In 2010, the Constitution of Kenya created a decentralized system of government by dividing the country into 47 counties, to which both political power and government functions are devolved. According to the Fourth Schedule of the Constitution, devolved functions include fisheries, solid waste management, local tourism, county planning and management among others. Further, Kenya is in the process of reviving the idea of forming regional economic blocs giving a prominent role to the Coastal Counties Economic Bloc.
We seek to create an environment that is unified in purpose and that brings together all the stakeholders – regional leadership, county, national, Development Partners, Private Sector & Academia with a view to create synergies for fulfilling the lofty ambitions of our mandate. Our modus operandi is anchored on the triple helix model where we seek to tap synergies from Academia, Government and the Private sector.
At the Jumuiya Ya Kaunti Za Pwani we are guided and defined by our practice areas and these fall under 4 main thematic areas:
We seek to unlock the value chain through a synergistic approach which guides us in determining our focus areas. This is through harnessing a unified purpose guided by input and participation from the regional leadership, County and national Government, Development Partners, Private Sector & Academia: Triple Helix.
We develop partnerships on Regional Economic development Projects bringing together Communities, Counties and National Governments, Development Partners & Investor.
We have Harmonized Regional Policy Framework (CIDPs /MTP) across the member counties enabling us to have rationalized & Sequenced Projects/Programs thereby Unlocking Value Chains in various sectors.

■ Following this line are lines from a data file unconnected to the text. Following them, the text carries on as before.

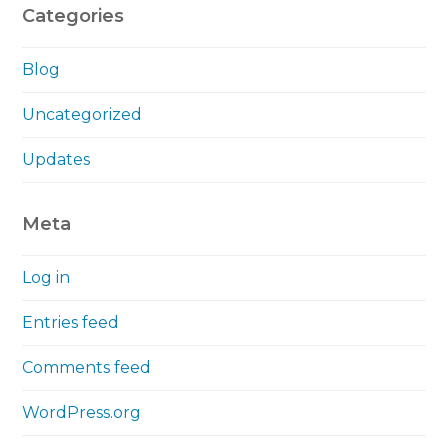
Categories
Blog
Uncategorized
Updates
Meta
Log in
Entries feed
Comments feed
WordPress.org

Through this approach we have rationalized 10 JKP Cross-cutting Sectors, NAMED THE JUMUIYA 10 aimed at creating prosperous and resilient coastal communities of JKP region enjoying high quality of life through improved economic and social well-being
In partnership with FAO, The Jumuiya One Million Acres Project aspires to improve provision of goods and services from agriculture, forest and fisheries in a sustainable manner through “improved equitable access to land and natural resources for food security and socio-economic development”.
The ambition is to enable more inclusive and efficient food and agricultural systems at the local levels.

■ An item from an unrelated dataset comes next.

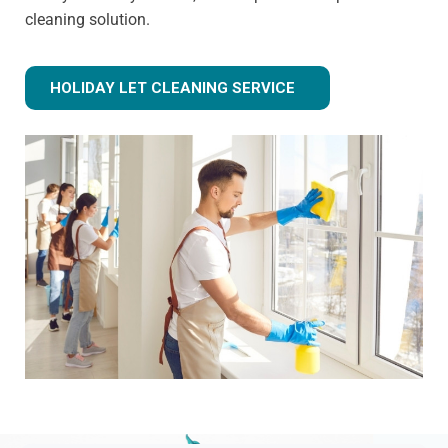
cleaning solution.
HOLIDAY LET CLEANING SERVICE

JKP aspires to be a social Innovation partnership network focused on enabling the Workforce and the MSMEs.
This is aimed at transforming the region into a high middle-income regional population with a special focus on the youth and women through employment and wealth creation.
Generation core mission is to empower young people to build thriving, sustainable careers and on the other hand provide employers the highly skilled, motivated talent they need.

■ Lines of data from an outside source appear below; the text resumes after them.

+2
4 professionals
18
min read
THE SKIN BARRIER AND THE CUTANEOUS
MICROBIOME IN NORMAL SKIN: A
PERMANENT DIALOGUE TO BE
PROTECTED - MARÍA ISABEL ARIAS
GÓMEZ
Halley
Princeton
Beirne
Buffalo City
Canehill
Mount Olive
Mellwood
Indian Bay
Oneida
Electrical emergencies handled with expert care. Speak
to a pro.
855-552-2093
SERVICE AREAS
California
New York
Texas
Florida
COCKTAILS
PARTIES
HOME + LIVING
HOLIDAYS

TradeMark East Africa is developing a Trade and Logistics Cluster programme that seeks to establish a Vision for the Coastal Region based on higher value productive activities and provide a pathway to achieving the necessary structural transformation to higher productivity activities. The project will be developed in partnership with the Government of Kenya, the six Coastal Counties, other development partners, the private sector and other stakeholders.
We collaborate with the best in all our focus sectors. The core to our success is through collaborations and partnerships with organizations who share common interests with us and are willing to work together toward the common goals of the Jumuiya. We hold the view that partnerships are strategic when they provide us with the means and methods for advancing our mission.
Building partnerships is one of the core mandates of the Secretariat and we proactively seek to engage partners in all the key sectors we are focused on.